The brain is a habit-making machine!
Every time I do something that brings pleasure, the brain lays down some tracks to help me remember that good feeling. For example, a coworker gives me a couple of Dove Chocolates, and I take them back to my desk. I get back to work, and things are humming along nicely until I get a distressing email. I start to feel the anger rising, and then I notice the chocolate and pop one into my mouth.
A burst of pleasure rushes, the anger relaxes a little bit, and I go back to work until the next distressing email comes in. I remember that burst of flavor and the corresponding good feeling, and I decide to try that again.
It doesn’t take long before the brain gets used to this action. Being a pretty lazy organ, the brain says, “We know how this goes; let’s just cut out the wasted time and effort of thinking in between the distressing email and the relief of the chocolate.” Let’s be efficient and go right from A—the upsetting email to B—the chocolate, and ta-da! we have a habit. Before we even notice, we’ve gained 10 pounds.

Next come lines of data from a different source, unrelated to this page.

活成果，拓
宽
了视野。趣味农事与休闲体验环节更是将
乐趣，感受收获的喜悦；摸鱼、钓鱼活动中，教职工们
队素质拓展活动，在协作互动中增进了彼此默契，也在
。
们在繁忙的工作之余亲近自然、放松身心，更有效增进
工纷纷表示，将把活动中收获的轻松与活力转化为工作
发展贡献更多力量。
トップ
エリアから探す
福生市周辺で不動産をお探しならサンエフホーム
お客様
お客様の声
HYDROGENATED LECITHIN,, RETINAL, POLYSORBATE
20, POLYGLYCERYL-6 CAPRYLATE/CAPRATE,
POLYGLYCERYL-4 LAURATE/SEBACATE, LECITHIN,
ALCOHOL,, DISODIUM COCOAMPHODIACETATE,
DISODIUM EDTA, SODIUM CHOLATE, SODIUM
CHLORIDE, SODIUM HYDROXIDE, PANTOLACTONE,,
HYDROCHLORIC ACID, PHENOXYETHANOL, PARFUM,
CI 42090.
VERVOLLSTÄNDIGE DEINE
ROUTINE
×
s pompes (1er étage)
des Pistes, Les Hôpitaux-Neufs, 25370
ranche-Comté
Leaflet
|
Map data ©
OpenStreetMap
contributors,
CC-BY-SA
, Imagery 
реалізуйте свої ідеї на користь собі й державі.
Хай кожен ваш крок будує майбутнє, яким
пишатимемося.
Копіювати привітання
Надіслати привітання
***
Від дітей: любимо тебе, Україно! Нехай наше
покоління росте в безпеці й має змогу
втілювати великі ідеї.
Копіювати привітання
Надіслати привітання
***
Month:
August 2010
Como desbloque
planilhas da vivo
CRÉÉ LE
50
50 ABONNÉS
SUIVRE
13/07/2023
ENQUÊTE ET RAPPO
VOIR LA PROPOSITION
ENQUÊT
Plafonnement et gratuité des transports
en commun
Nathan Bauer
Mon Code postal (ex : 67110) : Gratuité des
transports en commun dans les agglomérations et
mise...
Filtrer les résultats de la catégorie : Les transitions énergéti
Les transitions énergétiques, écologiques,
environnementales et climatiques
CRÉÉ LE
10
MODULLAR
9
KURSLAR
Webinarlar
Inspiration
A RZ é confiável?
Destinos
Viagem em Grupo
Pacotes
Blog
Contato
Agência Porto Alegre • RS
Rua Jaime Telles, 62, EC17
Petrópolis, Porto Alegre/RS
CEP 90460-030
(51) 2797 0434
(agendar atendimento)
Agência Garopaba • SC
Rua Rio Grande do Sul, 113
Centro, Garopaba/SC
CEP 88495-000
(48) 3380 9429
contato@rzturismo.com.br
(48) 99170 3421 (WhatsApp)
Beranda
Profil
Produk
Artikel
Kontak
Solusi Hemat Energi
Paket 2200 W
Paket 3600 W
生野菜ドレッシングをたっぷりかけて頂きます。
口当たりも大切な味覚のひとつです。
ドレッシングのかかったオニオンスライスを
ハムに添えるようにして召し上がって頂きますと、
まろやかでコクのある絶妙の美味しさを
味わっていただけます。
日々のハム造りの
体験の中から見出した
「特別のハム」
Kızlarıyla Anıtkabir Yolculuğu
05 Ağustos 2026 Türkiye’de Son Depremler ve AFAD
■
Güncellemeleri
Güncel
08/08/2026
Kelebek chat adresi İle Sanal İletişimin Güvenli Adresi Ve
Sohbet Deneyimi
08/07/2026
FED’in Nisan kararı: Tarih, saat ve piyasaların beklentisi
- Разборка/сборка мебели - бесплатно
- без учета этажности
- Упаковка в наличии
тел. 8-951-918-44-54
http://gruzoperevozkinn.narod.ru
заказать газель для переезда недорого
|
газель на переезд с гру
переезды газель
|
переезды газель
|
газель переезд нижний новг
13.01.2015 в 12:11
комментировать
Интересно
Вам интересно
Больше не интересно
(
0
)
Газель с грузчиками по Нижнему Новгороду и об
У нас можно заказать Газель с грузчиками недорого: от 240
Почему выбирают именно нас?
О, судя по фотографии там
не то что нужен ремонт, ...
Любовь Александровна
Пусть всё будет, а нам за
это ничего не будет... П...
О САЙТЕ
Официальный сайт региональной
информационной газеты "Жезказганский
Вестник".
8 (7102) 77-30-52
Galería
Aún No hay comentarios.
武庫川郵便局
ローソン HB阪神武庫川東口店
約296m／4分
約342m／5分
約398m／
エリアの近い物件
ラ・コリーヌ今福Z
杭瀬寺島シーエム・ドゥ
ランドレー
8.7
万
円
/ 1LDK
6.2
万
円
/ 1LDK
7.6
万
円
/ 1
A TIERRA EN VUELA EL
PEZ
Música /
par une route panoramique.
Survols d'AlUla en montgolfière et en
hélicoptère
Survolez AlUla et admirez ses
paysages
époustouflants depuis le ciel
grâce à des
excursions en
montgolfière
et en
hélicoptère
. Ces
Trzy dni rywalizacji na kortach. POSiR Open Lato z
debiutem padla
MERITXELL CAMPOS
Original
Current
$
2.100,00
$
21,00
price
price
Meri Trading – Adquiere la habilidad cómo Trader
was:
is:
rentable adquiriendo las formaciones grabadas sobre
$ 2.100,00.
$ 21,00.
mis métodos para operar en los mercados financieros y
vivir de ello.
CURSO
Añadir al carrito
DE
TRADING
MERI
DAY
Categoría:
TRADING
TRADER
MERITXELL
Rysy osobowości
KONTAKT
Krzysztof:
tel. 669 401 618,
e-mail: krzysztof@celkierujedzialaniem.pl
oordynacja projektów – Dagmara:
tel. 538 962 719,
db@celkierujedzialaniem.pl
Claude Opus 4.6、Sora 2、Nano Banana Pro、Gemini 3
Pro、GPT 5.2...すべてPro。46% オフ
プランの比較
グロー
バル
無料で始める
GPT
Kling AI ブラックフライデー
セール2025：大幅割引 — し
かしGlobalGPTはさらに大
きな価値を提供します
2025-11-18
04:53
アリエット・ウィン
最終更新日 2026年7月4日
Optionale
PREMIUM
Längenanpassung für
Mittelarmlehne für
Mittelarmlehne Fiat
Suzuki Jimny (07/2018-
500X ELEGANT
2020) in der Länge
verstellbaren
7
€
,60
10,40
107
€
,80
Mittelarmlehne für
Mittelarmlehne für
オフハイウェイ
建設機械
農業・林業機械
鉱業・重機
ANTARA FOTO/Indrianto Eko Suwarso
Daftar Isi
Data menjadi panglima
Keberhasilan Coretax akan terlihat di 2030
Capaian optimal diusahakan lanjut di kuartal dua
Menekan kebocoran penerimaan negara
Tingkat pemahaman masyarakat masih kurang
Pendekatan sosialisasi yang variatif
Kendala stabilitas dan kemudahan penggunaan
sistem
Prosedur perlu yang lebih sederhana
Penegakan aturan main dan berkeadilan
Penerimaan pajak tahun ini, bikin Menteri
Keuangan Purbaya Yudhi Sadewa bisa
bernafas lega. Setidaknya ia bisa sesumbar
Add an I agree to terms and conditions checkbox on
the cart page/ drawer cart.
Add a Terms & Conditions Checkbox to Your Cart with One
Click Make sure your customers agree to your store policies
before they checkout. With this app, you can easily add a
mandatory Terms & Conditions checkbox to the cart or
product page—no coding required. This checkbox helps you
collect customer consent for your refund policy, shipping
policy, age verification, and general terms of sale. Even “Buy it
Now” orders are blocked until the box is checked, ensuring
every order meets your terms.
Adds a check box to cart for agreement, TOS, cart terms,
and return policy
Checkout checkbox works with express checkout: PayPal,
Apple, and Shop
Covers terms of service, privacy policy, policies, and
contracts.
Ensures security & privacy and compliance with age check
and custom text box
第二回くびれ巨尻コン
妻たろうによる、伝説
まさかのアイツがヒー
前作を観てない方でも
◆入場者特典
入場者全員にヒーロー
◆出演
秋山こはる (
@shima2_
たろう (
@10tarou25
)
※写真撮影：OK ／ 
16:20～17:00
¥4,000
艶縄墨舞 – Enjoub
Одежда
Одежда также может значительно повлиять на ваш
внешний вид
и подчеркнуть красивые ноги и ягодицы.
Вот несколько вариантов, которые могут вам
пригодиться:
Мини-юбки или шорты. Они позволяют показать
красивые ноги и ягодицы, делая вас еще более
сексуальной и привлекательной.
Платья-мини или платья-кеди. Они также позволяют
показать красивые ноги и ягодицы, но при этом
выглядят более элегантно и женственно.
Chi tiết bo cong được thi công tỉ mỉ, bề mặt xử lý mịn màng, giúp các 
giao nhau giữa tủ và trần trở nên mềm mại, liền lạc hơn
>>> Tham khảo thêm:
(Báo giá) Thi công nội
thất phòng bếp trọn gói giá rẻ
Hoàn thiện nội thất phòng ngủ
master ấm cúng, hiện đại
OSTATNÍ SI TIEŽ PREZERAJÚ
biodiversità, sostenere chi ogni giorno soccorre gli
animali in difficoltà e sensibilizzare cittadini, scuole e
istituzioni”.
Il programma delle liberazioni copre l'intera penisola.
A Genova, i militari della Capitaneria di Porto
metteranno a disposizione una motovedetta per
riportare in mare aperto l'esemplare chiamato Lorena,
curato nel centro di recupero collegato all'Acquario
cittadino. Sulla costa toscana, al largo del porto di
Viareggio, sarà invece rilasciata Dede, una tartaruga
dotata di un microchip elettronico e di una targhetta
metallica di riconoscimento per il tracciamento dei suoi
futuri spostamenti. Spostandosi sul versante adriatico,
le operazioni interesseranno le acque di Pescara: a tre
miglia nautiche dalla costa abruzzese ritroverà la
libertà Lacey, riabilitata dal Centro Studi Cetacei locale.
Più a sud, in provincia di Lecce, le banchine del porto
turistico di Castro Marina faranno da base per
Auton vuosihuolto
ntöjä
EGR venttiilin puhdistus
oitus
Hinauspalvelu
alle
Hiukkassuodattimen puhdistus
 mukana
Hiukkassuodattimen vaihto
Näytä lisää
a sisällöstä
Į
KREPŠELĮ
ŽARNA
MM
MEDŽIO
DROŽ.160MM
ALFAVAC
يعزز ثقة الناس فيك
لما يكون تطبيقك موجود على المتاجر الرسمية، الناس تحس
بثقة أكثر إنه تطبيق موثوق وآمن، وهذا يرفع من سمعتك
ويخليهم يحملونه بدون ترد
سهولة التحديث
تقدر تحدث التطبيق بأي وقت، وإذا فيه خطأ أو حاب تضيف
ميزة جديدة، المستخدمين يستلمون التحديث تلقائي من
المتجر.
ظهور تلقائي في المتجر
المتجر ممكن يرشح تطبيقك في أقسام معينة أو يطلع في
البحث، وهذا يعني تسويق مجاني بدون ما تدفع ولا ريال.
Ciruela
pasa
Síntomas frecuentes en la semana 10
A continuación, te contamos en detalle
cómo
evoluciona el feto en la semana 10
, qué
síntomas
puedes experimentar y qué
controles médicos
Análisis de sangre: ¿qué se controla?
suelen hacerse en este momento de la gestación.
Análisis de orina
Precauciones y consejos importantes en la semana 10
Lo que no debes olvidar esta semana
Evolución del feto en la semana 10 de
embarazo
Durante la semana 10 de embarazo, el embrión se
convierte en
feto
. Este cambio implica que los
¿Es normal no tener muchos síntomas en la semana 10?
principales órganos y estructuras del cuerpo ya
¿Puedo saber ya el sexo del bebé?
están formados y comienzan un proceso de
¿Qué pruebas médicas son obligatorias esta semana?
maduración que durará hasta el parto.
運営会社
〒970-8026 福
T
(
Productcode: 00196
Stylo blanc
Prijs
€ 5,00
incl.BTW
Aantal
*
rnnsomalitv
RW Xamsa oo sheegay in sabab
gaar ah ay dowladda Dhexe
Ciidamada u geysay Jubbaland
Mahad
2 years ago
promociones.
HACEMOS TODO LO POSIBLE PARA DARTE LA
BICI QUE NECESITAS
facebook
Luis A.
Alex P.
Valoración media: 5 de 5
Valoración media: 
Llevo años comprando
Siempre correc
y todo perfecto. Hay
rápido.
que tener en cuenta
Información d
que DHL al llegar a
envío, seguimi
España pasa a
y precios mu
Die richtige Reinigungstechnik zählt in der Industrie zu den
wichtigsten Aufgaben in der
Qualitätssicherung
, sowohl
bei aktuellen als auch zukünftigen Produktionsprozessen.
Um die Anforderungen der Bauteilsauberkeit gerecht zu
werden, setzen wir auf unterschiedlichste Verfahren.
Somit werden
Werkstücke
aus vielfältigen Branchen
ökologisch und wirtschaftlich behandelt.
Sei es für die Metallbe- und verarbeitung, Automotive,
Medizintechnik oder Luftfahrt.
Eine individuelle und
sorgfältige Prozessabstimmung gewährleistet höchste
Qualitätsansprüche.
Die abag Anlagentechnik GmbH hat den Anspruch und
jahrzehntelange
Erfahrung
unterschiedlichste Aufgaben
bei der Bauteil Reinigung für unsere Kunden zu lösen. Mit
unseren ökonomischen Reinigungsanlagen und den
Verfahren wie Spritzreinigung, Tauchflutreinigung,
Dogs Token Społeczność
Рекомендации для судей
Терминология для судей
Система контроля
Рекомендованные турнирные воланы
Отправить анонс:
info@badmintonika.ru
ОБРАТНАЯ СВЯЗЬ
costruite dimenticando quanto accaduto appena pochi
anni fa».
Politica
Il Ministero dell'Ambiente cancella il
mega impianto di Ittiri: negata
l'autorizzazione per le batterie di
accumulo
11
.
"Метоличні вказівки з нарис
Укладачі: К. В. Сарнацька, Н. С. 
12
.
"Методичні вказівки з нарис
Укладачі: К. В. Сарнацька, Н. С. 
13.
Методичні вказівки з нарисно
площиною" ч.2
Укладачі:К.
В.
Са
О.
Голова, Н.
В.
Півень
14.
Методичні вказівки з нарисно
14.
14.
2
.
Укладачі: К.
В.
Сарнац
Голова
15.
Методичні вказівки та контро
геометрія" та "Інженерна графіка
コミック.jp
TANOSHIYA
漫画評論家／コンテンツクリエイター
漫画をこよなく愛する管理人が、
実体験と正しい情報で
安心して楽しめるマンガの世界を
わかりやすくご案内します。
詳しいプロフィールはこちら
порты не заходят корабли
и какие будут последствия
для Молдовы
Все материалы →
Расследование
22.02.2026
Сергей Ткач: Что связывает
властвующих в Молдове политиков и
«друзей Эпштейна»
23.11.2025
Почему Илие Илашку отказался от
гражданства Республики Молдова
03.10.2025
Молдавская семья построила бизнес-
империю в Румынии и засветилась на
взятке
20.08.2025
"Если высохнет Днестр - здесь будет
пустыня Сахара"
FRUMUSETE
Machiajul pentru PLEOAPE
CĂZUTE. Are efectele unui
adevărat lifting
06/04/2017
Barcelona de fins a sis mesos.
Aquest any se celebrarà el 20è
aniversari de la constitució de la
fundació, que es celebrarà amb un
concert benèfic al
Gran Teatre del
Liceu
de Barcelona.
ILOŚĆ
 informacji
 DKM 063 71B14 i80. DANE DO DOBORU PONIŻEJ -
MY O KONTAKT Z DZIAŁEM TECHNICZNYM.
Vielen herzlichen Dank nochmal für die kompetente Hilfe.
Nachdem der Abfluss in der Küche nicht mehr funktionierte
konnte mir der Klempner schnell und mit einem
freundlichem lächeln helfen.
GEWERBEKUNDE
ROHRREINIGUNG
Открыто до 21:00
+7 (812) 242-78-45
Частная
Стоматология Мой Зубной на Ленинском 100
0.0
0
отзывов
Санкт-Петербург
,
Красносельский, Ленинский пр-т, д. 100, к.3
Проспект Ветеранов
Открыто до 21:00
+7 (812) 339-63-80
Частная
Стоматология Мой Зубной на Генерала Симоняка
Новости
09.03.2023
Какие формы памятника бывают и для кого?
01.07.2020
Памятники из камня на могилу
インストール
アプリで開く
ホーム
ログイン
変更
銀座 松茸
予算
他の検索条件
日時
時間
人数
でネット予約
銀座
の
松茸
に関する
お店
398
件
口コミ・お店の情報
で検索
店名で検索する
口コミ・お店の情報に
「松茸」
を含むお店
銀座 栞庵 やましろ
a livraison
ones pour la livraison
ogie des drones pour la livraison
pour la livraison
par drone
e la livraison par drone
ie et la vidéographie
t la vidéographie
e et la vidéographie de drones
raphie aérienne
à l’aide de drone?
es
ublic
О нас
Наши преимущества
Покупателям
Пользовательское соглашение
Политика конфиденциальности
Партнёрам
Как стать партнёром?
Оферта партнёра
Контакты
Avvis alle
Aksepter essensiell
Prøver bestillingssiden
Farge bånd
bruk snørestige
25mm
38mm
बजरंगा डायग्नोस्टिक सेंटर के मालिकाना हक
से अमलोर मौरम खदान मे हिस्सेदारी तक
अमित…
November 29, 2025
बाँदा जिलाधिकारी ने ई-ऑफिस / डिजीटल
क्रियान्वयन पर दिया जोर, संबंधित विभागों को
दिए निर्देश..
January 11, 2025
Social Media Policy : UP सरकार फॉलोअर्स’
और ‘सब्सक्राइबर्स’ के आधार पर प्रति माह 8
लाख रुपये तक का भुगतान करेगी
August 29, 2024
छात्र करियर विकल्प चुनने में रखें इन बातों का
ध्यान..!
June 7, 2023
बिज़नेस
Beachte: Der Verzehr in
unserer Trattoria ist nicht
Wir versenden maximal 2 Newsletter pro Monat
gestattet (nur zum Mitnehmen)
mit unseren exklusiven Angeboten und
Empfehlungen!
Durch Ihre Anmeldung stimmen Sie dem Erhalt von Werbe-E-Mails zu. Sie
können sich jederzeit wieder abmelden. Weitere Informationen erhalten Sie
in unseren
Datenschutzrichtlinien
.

Chocolate is a simple example, but this can happen with any number of self-defeating behaviors and addictions: smoking, drinking, negative self-talk, anger, going on Facebook, or checking email excessively.
What is a habit?
According to Sarah McKay, “Habits are behaviors or thoughts so strongly wired into our brain that we can and do perform them without thinking.”
We have hundreds of habits, and they can actually help us out a lot. When we ride a bike, it’s out of habit. When we drive a car or type a report, our feet, hands and fingers know just where to go because it’s a habit. When a habit is forming, the brain doesn’t differentiate between good and bad; it just figures that if it brings us pleasure, it must be good.
All habits, “the good, the neutral and the bad,” have the same defining characteristics:
1. They are triggered by a particular cue or situation
2. They are learned behaviors repeated over time
3. We do them on autopilot – below conscious awareness
4. They are hard to break!
How can we rewire our brains to change those self-defeating bad habits? Mindfulness is the key!
Through mindfulness, we can work with our habits to create change.
1. We can be mindful of the trigger. Instead of just saying, “I won’t have that chocolate,” we can bring awareness to and recognize what triggers our craving. We can put a sign on our computer screen that reminds us that difficult emails are a cue for us to eat chocolate.
2. We can learn a new behavior, form a new habit. Knowing that the brain likes pleasure, we can find a new behavior that feels good, and do that instead. We can take three deep breaths, call a friend, or listen to a few bars of our favorite song.
3. We can step out of autopilot and use what Kelly McGonigal calls, “I will, I won’t, and I want power.” According to Kelly, we have three kinds of will power:
- I will do this other, healthier behavior instead (Breathe)
- I won’t have that chocolate (STOP)
- I want to live a healthier lifestyle (Remember our values)
4. Lastly, we can remember that changing bad habits is hard work. Every single one of us benefit from our good habits and struggle with our bad habits. Know that you are not alone, and when you end up having that chocolate anyway, that you are in good company. Research has shown that people who are more self-compassionate (who forgive themselves when they slip) are more likely to change.